Your task:
Below is a set of records; restate each one word for word.

[Stored data]

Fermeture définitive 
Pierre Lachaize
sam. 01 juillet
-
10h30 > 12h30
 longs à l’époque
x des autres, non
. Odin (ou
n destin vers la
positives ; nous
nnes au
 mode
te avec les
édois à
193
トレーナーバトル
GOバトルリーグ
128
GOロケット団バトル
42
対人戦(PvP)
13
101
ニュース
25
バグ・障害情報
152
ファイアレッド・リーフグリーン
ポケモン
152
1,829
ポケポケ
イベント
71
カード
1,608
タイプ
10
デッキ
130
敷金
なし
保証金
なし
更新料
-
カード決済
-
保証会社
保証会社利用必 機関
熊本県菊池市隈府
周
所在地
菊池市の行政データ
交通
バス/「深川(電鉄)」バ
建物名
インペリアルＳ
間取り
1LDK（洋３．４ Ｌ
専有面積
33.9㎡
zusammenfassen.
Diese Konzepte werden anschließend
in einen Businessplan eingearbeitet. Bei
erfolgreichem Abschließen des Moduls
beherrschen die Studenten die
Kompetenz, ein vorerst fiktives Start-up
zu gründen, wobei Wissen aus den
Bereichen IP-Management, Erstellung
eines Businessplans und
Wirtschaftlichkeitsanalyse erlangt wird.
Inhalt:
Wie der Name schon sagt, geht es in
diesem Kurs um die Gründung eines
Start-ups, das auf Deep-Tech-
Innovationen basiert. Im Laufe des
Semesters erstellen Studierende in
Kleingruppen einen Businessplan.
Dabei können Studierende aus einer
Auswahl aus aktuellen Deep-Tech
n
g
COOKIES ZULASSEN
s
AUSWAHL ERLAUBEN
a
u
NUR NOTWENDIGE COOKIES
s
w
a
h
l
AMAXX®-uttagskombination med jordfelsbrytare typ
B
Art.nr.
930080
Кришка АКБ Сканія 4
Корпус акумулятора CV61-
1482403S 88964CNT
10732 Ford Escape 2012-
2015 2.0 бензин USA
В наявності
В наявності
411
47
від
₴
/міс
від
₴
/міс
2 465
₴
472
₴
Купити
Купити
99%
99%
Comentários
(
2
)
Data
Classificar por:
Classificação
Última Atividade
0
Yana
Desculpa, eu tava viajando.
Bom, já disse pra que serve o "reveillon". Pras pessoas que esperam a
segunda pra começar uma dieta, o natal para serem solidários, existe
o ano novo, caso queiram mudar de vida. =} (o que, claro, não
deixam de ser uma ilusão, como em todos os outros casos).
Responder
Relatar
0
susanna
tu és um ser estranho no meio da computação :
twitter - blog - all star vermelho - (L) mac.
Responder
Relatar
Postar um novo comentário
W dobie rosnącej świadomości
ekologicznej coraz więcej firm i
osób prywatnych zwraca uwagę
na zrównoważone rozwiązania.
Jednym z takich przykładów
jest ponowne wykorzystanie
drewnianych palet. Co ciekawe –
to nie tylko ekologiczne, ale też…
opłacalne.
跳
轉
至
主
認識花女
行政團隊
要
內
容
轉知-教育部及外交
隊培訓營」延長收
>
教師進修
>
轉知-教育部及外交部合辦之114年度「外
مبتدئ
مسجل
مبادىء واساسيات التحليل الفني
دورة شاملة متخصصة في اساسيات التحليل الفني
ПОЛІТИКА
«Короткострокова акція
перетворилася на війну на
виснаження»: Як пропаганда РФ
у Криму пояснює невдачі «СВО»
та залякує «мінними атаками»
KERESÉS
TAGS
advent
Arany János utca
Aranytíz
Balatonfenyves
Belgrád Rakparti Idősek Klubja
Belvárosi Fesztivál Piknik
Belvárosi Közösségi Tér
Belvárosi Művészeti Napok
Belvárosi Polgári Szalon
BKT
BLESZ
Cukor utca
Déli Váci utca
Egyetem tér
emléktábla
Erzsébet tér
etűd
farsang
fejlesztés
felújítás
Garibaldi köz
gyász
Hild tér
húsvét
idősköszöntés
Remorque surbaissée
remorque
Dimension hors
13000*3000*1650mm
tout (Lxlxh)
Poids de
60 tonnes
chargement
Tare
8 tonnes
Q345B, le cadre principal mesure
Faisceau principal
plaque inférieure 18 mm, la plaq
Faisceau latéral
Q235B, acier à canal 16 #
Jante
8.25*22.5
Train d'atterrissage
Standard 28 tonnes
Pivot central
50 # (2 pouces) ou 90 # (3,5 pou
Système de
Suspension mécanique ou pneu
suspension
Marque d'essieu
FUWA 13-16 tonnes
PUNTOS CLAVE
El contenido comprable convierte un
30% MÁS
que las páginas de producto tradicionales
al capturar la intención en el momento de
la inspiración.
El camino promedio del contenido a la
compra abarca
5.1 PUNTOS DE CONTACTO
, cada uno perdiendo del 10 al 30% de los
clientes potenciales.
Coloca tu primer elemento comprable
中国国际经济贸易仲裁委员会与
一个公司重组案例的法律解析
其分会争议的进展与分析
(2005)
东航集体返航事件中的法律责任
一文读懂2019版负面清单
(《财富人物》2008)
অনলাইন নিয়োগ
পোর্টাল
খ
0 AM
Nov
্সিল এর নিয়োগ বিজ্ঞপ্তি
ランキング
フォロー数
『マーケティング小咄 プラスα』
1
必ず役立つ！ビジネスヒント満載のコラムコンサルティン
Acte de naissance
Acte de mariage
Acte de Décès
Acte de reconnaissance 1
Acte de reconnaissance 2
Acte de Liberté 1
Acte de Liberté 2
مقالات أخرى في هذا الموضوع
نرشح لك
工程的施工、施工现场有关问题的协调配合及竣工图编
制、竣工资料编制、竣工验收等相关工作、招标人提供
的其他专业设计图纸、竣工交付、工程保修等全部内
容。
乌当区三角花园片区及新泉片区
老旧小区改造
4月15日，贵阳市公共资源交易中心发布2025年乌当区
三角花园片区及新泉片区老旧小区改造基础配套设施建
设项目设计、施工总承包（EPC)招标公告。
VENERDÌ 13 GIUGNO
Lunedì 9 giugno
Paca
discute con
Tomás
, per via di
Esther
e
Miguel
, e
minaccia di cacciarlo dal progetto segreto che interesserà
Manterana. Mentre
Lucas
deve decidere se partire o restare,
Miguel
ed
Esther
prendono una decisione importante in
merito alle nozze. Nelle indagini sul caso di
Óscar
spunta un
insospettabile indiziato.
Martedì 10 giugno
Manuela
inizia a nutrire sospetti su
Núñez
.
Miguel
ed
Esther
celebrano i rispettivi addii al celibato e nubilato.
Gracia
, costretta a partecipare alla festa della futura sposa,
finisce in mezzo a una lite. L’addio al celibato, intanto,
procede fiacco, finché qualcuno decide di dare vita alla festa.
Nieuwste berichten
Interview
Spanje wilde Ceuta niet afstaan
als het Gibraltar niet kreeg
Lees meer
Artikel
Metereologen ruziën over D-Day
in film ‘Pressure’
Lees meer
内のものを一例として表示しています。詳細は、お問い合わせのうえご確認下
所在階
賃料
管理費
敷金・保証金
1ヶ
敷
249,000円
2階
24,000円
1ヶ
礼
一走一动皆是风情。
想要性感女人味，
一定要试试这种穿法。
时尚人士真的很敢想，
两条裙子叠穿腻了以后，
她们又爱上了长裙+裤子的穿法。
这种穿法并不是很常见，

[/Stored data]

Answer for the task:
Fermeture définitive 
Pierre Lachaize
sam. 01 juillet
-
10h30 > 12h30
 longs à l’époque
x des autres, non
. Odin (ou
n destin vers la
positives ; nous
nnes au
 mode
te avec les
édois à
193
トレーナーバトル
GOバトルリーグ
128
GOロケット団バトル
42
対人戦(PvP)
13
101
ニュース
25
バグ・障害情報
152
ファイアレッド・リーフグリーン
ポケモン
152
1,829
ポケポケ
イベント
71
カード
1,608
タイプ
10
デッキ
130
敷金
なし
保証金
なし
更新料
-
カード決済
-
保証会社
保証会社利用必 機関
熊本県菊池市隈府
周
所在地
菊池市の行政データ
交通
バス/「深川(電鉄)」バ
建物名
インペリアルＳ
間取り
1LDK（洋３．４ Ｌ
専有面積
33.9㎡
zusammenfassen.
Diese Konzepte werden anschließend
in einen Businessplan eingearbeitet. Bei
erfolgreichem Abschließen des Moduls
beherrschen die Studenten die
Kompetenz, ein vorerst fiktives Start-up
zu gründen, wobei Wissen aus den
Bereichen IP-Management, Erstellung
eines Businessplans und
Wirtschaftlichkeitsanalyse erlangt wird.
Inhalt:
Wie der Name schon sagt, geht es in
diesem Kurs um die Gründung eines
Start-ups, das auf Deep-Tech-
Innovationen basiert. Im Laufe des
Semesters erstellen Studierende in
Kleingruppen einen Businessplan.
Dabei können Studierende aus einer
Auswahl aus aktuellen Deep-Tech
n
g
COOKIES ZULASSEN
s
AUSWAHL ERLAUBEN
a
u
NUR NOTWENDIGE COOKIES
s
w
a
h
l
AMAXX®-uttagskombination med jordfelsbrytare typ
B
Art.nr.
930080
Кришка АКБ Сканія 4
Корпус акумулятора CV61-
1482403S 88964CNT
10732 Ford Escape 2012-
2015 2.0 бензин USA
В наявності
В наявності
411
47
від
₴
/міс
від
₴
/міс
2 465
₴
472
₴
Купити
Купити
99%
99%
Comentários
(
2
)
Data
Classificar por:
Classificação
Última Atividade
0
Yana
Desculpa, eu tava viajando.
Bom, já disse pra que serve o "reveillon". Pras pessoas que esperam a
segunda pra começar uma dieta, o natal para serem solidários, existe
o ano novo, caso queiram mudar de vida. =} (o que, claro, não
deixam de ser uma ilusão, como em todos os outros casos).
Responder
Relatar
0
susanna
tu és um ser estranho no meio da computação :
twitter - blog - all star vermelho - (L) mac.
Responder
Relatar
Postar um novo comentário
W dobie rosnącej świadomości
ekologicznej coraz więcej firm i
osób prywatnych zwraca uwagę
na zrównoważone rozwiązania.
Jednym z takich przykładów
jest ponowne wykorzystanie
drewnianych palet. Co ciekawe –
to nie tylko ekologiczne, ale też…
opłacalne.
跳
轉
至
主
認識花女
行政團隊
要
內
容
轉知-教育部及外交
隊培訓營」延長收
>
教師進修
>
轉知-教育部及外交部合辦之114年度「外
مبتدئ
مسجل
مبادىء واساسيات التحليل الفني
دورة شاملة متخصصة في اساسيات التحليل الفني
ПОЛІТИКА
«Короткострокова акція
перетворилася на війну на
виснаження»: Як пропаганда РФ
у Криму пояснює невдачі «СВО»
та залякує «мінними атаками»
KERESÉS
TAGS
advent
Arany János utca
Aranytíz
Balatonfenyves
Belgrád Rakparti Idősek Klubja
Belvárosi Fesztivál Piknik
Belvárosi Közösségi Tér
Belvárosi Művészeti Napok
Belvárosi Polgári Szalon
BKT
BLESZ
Cukor utca
Déli Váci utca
Egyetem tér
emléktábla
Erzsébet tér
etűd
farsang
fejlesztés
felújítás
Garibaldi köz
gyász
Hild tér
húsvét
idősköszöntés
Remorque surbaissée
remorque
Dimension hors
13000*3000*1650mm
tout (Lxlxh)
Poids de
60 tonnes
chargement
Tare
8 tonnes
Q345B, le cadre principal mesure
Faisceau principal
plaque inférieure 18 mm, la plaq
Faisceau latéral
Q235B, acier à canal 16 #
Jante
8.25*22.5
Train d'atterrissage
Standard 28 tonnes
Pivot central
50 # (2 pouces) ou 90 # (3,5 pou
Système de
Suspension mécanique ou pneu
suspension
Marque d'essieu
FUWA 13-16 tonnes
PUNTOS CLAVE
El contenido comprable convierte un
30% MÁS
que las páginas de producto tradicionales
al capturar la intención en el momento de
la inspiración.
El camino promedio del contenido a la
compra abarca
5.1 PUNTOS DE CONTACTO
, cada uno perdiendo del 10 al 30% de los
clientes potenciales.
Coloca tu primer elemento comprable
中国国际经济贸易仲裁委员会与
一个公司重组案例的法律解析
其分会争议的进展与分析
(2005)
东航集体返航事件中的法律责任
一文读懂2019版负面清单
(《财富人物》2008)
অনলাইন নিয়োগ
পোর্টাল
খ
0 AM
Nov
্সিল এর নিয়োগ বিজ্ঞপ্তি
ランキング
フォロー数
『マーケティング小咄 プラスα』
1
必ず役立つ！ビジネスヒント満載のコラムコンサルティン
Acte de naissance
Acte de mariage
Acte de Décès
Acte de reconnaissance 1
Acte de reconnaissance 2
Acte de Liberté 1
Acte de Liberté 2
مقالات أخرى في هذا الموضوع
نرشح لك
工程的施工、施工现场有关问题的协调配合及竣工图编
制、竣工资料编制、竣工验收等相关工作、招标人提供
的其他专业设计图纸、竣工交付、工程保修等全部内
容。
乌当区三角花园片区及新泉片区
老旧小区改造
4月15日，贵阳市公共资源交易中心发布2025年乌当区
三角花园片区及新泉片区老旧小区改造基础配套设施建
设项目设计、施工总承包（EPC)招标公告。
VENERDÌ 13 GIUGNO
Lunedì 9 giugno
Paca
discute con
Tomás
, per via di
Esther
e
Miguel
, e
minaccia di cacciarlo dal progetto segreto che interesserà
Manterana. Mentre
Lucas
deve decidere se partire o restare,
Miguel
ed
Esther
prendono una decisione importante in
merito alle nozze. Nelle indagini sul caso di
Óscar
spunta un
insospettabile indiziato.
Martedì 10 giugno
Manuela
inizia a nutrire sospetti su
Núñez
.
Miguel
ed
Esther
celebrano i rispettivi addii al celibato e nubilato.
Gracia
, costretta a partecipare alla festa della futura sposa,
finisce in mezzo a una lite. L’addio al celibato, intanto,
procede fiacco, finché qualcuno decide di dare vita alla festa.
Nieuwste berichten
Interview
Spanje wilde Ceuta niet afstaan
als het Gibraltar niet kreeg
Lees meer
Artikel
Metereologen ruziën over D-Day
in film ‘Pressure’
Lees meer
内のものを一例として表示しています。詳細は、お問い合わせのうえご確認下
所在階
賃料
管理費
敷金・保証金
1ヶ
敷
249,000円
2階
24,000円
1ヶ
礼
一走一动皆是风情。
想要性感女人味，
一定要试试这种穿法。
时尚人士真的很敢想，
两条裙子叠穿腻了以后，
她们又爱上了长裙+裤子的穿法。
这种穿法并不是很常见，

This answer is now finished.